1. NATIONAL SPACE COUNCIL

Istituito nel 1989 con l’entrata in vigore del National Aeronautics and Space Administration Authorization Act, il National Space Council (NSpC) è un Consiglio politico della Casa Bianca volto ad assicurarsi che il Paese capitalizzi le ricche opportunità presentate dallo e nello spazio. Il Consiglio lavora a stretto contatto con il vicepresidente e i rappresentanti della NASA, ma ne fanno parte anche alcuni Segretari, come quelli di Difesa, Stato, Tesoro, Commercio e Trasporto.
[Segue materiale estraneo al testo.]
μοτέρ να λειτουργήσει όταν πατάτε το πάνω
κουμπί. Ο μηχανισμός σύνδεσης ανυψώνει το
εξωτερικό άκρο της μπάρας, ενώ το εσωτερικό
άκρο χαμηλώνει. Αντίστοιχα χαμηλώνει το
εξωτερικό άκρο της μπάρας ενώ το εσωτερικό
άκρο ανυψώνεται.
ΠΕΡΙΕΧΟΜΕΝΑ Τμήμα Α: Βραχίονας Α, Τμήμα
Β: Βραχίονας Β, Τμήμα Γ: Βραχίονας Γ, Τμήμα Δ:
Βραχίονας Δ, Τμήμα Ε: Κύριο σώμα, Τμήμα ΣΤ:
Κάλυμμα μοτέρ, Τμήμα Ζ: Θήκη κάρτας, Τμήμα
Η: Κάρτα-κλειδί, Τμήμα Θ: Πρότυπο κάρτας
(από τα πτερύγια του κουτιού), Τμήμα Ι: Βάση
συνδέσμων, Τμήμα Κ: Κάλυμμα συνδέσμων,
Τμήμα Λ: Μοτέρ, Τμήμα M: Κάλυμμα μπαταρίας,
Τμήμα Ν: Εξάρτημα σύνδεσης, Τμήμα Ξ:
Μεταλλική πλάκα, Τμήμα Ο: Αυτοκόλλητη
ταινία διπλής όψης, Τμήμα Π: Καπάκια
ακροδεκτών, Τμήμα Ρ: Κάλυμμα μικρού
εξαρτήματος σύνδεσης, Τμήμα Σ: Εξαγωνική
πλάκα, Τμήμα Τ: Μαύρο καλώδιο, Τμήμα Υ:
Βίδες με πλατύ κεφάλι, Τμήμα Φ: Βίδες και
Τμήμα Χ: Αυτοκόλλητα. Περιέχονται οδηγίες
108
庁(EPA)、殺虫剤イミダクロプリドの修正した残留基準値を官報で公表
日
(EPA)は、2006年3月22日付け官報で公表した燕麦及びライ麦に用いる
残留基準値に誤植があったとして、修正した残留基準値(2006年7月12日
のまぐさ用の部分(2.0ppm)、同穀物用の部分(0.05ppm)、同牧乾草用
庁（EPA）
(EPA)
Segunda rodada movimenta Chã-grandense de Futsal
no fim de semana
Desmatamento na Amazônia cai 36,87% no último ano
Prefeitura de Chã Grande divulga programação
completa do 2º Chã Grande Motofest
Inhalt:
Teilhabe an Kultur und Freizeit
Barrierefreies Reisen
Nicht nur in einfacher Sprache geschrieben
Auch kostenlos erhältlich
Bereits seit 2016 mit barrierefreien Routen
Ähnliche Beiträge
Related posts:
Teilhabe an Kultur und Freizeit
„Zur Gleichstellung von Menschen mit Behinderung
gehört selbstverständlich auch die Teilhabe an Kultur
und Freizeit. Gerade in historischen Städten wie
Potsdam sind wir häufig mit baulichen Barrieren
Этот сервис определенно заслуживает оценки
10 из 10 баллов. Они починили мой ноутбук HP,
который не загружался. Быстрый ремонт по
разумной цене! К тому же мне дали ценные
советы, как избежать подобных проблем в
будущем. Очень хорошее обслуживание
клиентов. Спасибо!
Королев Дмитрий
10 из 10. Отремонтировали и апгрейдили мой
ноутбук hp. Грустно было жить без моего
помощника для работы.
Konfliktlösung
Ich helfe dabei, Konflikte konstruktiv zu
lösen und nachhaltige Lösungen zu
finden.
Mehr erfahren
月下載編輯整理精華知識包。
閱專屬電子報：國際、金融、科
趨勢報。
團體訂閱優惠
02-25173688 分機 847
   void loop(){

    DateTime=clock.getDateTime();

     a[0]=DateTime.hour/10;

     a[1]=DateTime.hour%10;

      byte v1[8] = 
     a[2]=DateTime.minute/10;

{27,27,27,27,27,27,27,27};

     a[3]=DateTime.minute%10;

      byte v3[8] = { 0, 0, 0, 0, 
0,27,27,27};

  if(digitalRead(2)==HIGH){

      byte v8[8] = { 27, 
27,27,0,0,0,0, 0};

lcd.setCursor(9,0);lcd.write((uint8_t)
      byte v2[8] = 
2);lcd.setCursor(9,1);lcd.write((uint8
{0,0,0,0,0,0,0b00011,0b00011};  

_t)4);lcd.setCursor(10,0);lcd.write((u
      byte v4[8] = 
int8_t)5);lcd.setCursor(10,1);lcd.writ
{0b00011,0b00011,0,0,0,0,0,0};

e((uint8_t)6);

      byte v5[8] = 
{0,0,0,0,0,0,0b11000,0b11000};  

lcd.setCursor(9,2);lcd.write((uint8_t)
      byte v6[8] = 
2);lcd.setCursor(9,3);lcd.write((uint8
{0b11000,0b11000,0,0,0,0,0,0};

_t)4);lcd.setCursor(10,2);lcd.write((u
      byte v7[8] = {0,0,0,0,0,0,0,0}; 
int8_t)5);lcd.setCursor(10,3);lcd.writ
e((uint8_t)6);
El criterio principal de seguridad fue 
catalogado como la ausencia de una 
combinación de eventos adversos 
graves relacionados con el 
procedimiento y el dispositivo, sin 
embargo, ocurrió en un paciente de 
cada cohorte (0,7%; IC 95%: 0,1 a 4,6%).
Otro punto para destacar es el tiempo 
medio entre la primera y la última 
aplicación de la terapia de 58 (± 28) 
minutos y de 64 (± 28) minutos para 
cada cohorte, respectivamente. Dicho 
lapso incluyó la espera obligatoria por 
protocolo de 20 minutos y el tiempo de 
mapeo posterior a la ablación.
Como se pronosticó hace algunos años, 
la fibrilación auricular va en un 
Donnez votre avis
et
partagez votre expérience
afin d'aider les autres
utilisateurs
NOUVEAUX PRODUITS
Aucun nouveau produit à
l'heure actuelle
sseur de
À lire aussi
Nel 1993 il NSpC venne sciolto e le sue funzioni vennero assorbite dal Consiglio Nazionale di Scienza e Tecnologia. Il Presidente Obama durante la sua prima campagna elettorale del 2007-2008 promise di ripristinare il Consiglio, ma questo non avvenne fino al 2017, quando alcuni deputati repubblicani spinsero l’allora Presidente Trump a firmare un ordine esecutivo per ristabilirlo. Da allora il NSpC si è riunito circa tre volte l’anno con l’intento di assistere il Presidente e l’Amministrazione nello sviluppo e nell’attuazione della politica e della strategia spaziale, come riportato dalla Casa Bianca.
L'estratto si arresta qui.